HTTP & WebSockets in Rust

A production-ready implementation of HTTP 1.1 and WebSocket protocols built from scratch in Rust using idiomatic Rust practices and the tokio async runtime.

✨ Recently Enhanced: This implementation now includes HTTP/1.1 persistent connections (keep-alive), chunked transfer encoding, WebSocket frame buffering, server-initiated ping/pong health checks, and comprehensive structured logging.
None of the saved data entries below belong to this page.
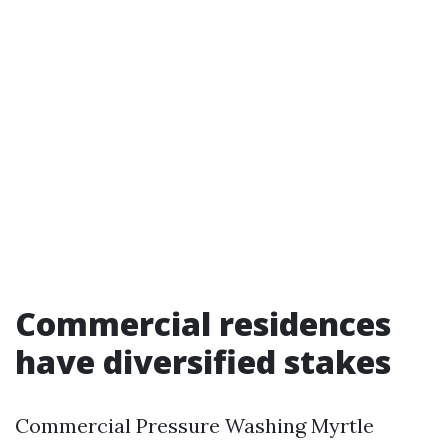
Commercial residences
have diversified stakes
Commercial Pressure Washing Myrtle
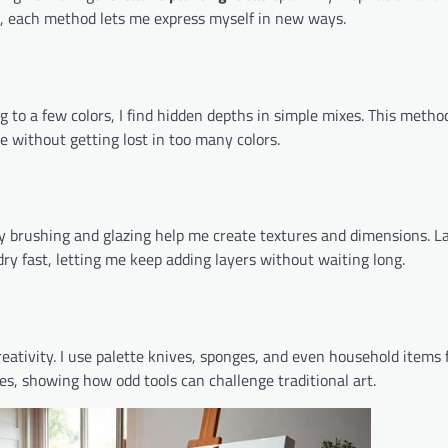
ls, each method lets me express myself in new ways.
ng to a few colors, I find hidden depths in simple mixes. This meth
ce without getting lost in too many colors.
Dry brushing and glazing help me create textures and dimensions. L
dry fast, letting me keep adding layers without waiting long.
ativity. I use palette knives, sponges, and even household items 
ses, showing how odd tools can challenge traditional art.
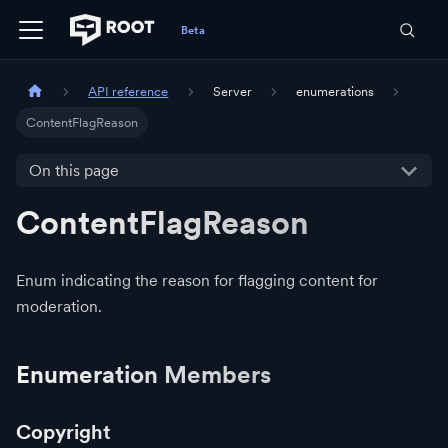
API reference
Server
enumerations
ContentFlagReason
On this page
ContentFlagReason
Enum indicating the reason for flagging content for
moderation.
Enumeration Members
Copyright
See REFINEMENTS.md for details.

Table of Contents

Features

HTTP 1.1 Support (RFC 2616/7230-7235)

  • ✅ HTTP request parsing (GET, POST, PUT, DELETE, HEAD, OPTIONS, PATCH, TRACE, CONNECT)
  • Persistent connections (Keep-Alive) - multiple requests per TCP connection
  • Chunked transfer encoding - for streaming responses
  • Content-Length body reading - proper request body handling
  • ✅ HTTP response generation with proper status codes
  • Auto-generated standard headers (Date, Server, Connection, Keep-Alive)
  • ✅ Static file serving with proper Content-Type detection
  • ✅ Request header parsing and response header setting
  • ✅ Directory traversal protection
  • ✅ Support for multiple content types (HTML, CSS, JS, JSON, images, etc.)
  • Header size protection (16KB limit to prevent header bombs)
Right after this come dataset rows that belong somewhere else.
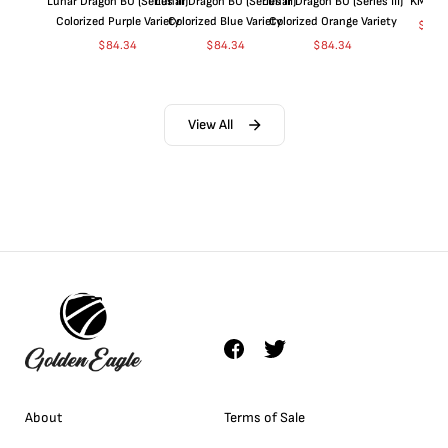
Lunar Dragon BU (Series III)
Lunar Dragon BU (Series III)
Lunar Dragon BU (Series III)
KM#92
Colorized Purple Variety
Colorized Blue Variety
Colorized Orange Variety
$
360
$
84.34
$
84.34
$
84.34
View All
About
Terms of Sale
WebSocket Support (RFC 6455)

  • ✅ WebSocket handshake (Sec-WebSocket-Key verification)
  • Full frame buffering - handles frames larger than buffer size
  • Server-initiated PING/PONG - health checks every 30s with timeout detection
  • Protocol validation - enforces masking, frame size limits, close codes
  • ✅ WebSocket frame parsing and generation
  • ✅ Text and binary message support
  • ✅ Ping/Pong frame handling with automatic responses
  • Close frame with status codes and reasons
  • ✅ Connection close handling
  • ✅ Echo server functionality for testing
  • Control frame validation (125 byte max payload)
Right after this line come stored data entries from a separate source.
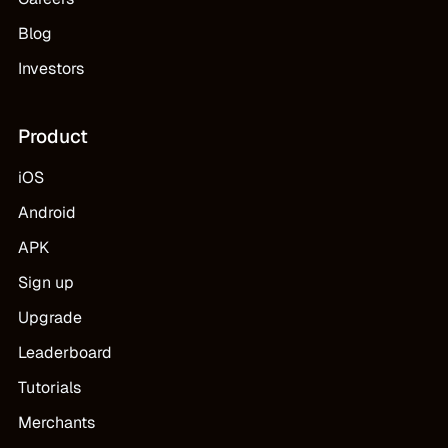
Blog
Investors
Product
iOS
Android
APK
Sign up
Upgrade
Leaderboard
Tutorials
Merchants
Type Safety & Good Practices

  • ✅ Strongly-typed HTTP methods (HttpMethod enum)
  • ✅ Strongly-typed HTTP status codes (HttpStatusCode enum)
  • ✅ Comprehensive error handling with thiserror
  • ✅ Builder pattern for HTTP responses
  • Structured logging with tracing - production-ready observability
  • Async/await throughout - non-blocking I/O with Tokio
  • ✅ Extensive test coverage (17 tests, all passing)
  • Zero clippy warnings - clean, idiomatic Rust code

Architecture

src/
├── main.rs          # Server entry point
├── lib.rs           # Library exports
├── config.rs        # Configuration
├── error.rs         # Error types
├── protocol/        # HTTP implementation
│   ├── mod.rs       # HTTP connection handling
│   ├── request.rs   # HTTP request parsing
│   ├── response.rs  # HTTP response generation
│   └── handler.rs   # HTTP request handlers
└── websocket/       # WebSocket implementation
    ├── mod.rs       # WebSocket connection handling
    ├── handshake.rs # WebSocket handshake
    └── frame.rs     # WebSocket frame parsing/generation

Usage

Running the Server

cargo run

The server will start on http://127.0.0.1:8080 by default.

Enable detailed logging:

RUST_LOG=http=debug cargo run

Log levels available: error, warn, info, debug, trace

Testing

cargo test

Run with clippy for additional checks:

cargo clippy --all-targets

HTTP Endpoints

  • GET / - Serves static/index.html
  • GET /path/to/file - Serves static files from the static/ directory
  • POST /any/path - Echo endpoint that returns the request body as JSON

WebSocket

Connect to ws://127.0.0.1:8080 to establish a WebSocket connection. The server will:

  • Echo back any text messages prefixed with "Echo: "
  • Echo back binary messages as-is
  • Respond to ping frames with pong frames
  • Handle connection close properly

Example Usage

HTTP Client

# Get the index page
curl http://127.0.0.1:8080/

# Post some data
curl -X POST http://127.0.0.1:8080/api/test -d "Hello, Server!"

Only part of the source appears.